Karya ini diterbitkan atas izin NovelToon poppy susan, isi konten hanyalah pandangan pribadi pembuatnya, tidak mewakili NovelToon sendiri
Kecelakaan
Alex dan Thomas sama-sama sedang galau, kedua pria tampan itu sangat sakit dibenci oleh wanita yang mereka cintai.
Alex sudah mulai sadar, dia memang benar-benar mencintai Stevi.
"Stevi, aku mencintaimu bagaimana caranya supaya kamu mau memaafkanku dan rencana perceraian itu," gumam Alex.
***
Satu Minggu kemudian...
Hari-hari Alex dan Thomas terasa sangat hambar, bahkan kedua pria tampan itu menjadi sangat dingin. Apalagi Alex, Stevi sudah mengirimkan surat gugatan cerainya kepada Alex dan itu membuat Alex merasa sangat marah.
Pintu ruangan Alex terbuka. "Kak, sudah waktunya makan siang, ayo kita makan siang dulu," seru Maya.
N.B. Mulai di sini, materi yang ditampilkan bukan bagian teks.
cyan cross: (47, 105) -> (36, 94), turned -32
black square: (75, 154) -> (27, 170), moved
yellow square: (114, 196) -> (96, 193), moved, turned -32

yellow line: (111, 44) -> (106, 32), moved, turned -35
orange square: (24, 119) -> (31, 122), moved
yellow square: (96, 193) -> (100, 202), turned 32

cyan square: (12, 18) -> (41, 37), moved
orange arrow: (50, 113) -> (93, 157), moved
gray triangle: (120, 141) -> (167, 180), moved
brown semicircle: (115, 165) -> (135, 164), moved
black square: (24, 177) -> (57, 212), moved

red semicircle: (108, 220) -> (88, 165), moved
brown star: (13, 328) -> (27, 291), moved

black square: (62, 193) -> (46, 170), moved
"Kamu makan saja sendiri."
"Tidak bisa gitu dong, aku mau makan bareng Kakak," rengek Maya.
"Kamu budeg atau pura-pura budeg sih? aku bilang kamu makan saja sendiri, aku tidak lapar!" bentak Alex.
"Astaga Kak, gak usah bentak-bentak segala," geram Maya.
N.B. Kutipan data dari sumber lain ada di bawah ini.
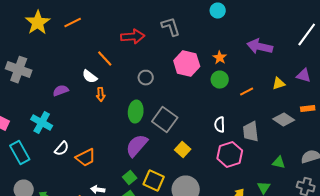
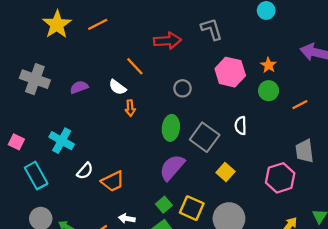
purple semicircle: (61, 91) -> (79, 87), moved
white semicircle: (220, 125) -> (241, 126), moved

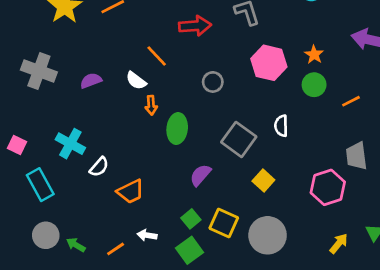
green ellipse: (171, 128) -> (177, 129), moved
purple semicircle: (172, 167) -> (200, 175), size x0.7
white semicircle: (85, 171) -> (99, 167), moved

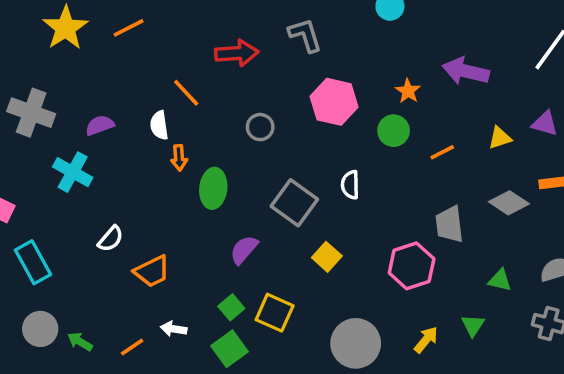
orange star: (314, 55) -> (408, 91), moved
white semicircle: (136, 81) -> (159, 125), turned 45
cyan cross: (70, 144) -> (73, 172), moved
gray circle: (268, 235) -> (356, 343), moved

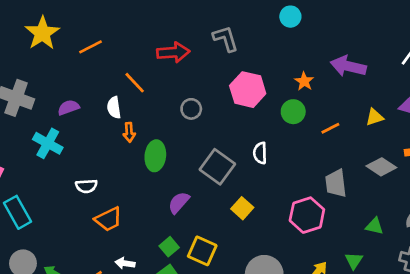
orange line: (129, 28) -> (91, 47), moved
white semicircle: (111, 239) -> (86, 186), moved, turned 45

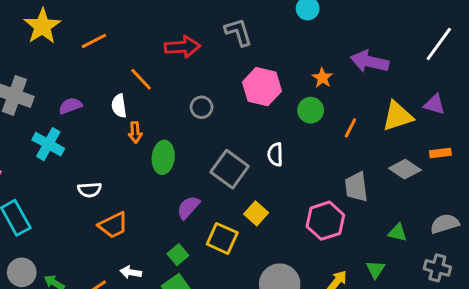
yellow triangle: (374, 117) -> (398, 116), size x1.6
orange line: (330, 128) -> (350, 128), turned -36
yellow square: (202, 251) -> (222, 238), moved

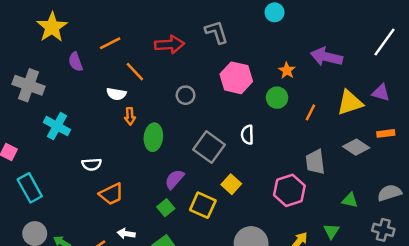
orange line: (94, 41) -> (110, 43), moved
purple semicircle: (70, 106) -> (76, 62), moved, turned -90
white semicircle: (119, 106) -> (116, 94), turned -72
green square: (178, 255) -> (166, 208), moved

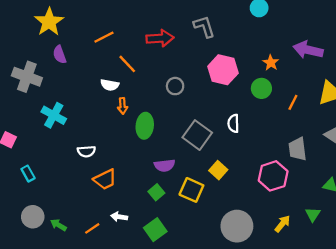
purple semicircle: (76, 62) -> (60, 55), moved
purple semicircle: (174, 179) -> (165, 165), turned -138
cyan rectangle: (30, 188) -> (28, 174), size x0.6

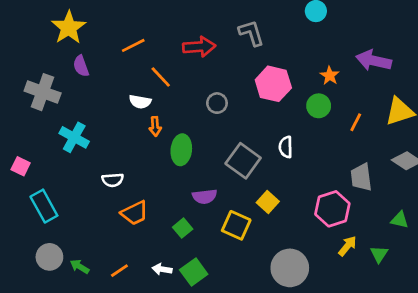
cyan rectangle: (28, 174) -> (44, 206), size x1.6
green square: (156, 192) -> (183, 228), moved
white arrow: (119, 217) -> (162, 269), moved
yellow arrow: (282, 224) -> (347, 246), moved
"Mulai sekarang kamu jangan ganggu aku, dan mulai sekarang juga hubungan kita berakhir," seru Alex.
"Kakak benar-benar jahat, padahal aku dulu setia sama kamu nungguin kamu pulang bertahun-tahun tapi sekarang apa balasannya? Kakak membuang aku seperti sampah," geram Maya.
"Sudahlah, jangan membahas masa lalu karena aku sudah melupakannya. Jadi aku harap kamu bisa move on melupakan aku."
Air mata Maya menetes. "Bukannya Stevi sudah menggugat cerai Kakak, jadi kenapa Kakak mengakhiri hubungan kita?" kesal Maya.
"Karena aku akan terus mengejar Stevi dan aku akan berusaha supaya Stevi membatalkan gugatan cerainya," sahut Alex.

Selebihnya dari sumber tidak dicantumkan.